Aim of the exercise: Retype, word for word, every line of the records below starting at the one that contains "Careers at Kentucky Fried Chicken" and ending at the one that contains "There are no jobs currently available at"; include both of those lines and nothing more.

Given data:
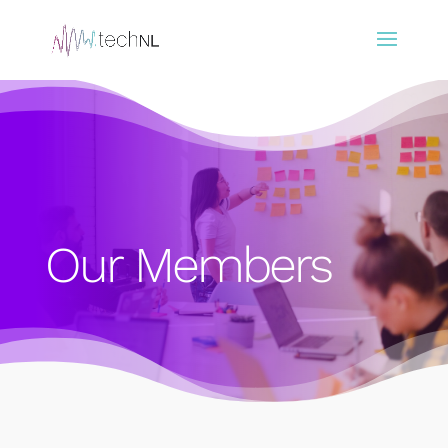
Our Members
==
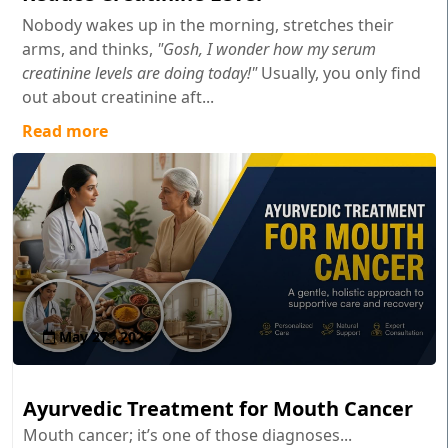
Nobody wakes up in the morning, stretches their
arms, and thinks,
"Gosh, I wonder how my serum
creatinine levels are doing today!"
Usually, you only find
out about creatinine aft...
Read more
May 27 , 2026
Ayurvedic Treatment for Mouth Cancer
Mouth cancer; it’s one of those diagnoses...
...
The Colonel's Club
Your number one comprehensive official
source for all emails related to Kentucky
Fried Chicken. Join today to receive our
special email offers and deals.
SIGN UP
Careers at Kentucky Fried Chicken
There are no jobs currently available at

Response to this task:
Careers at Kentucky Fried Chicken
There are no jobs currently available at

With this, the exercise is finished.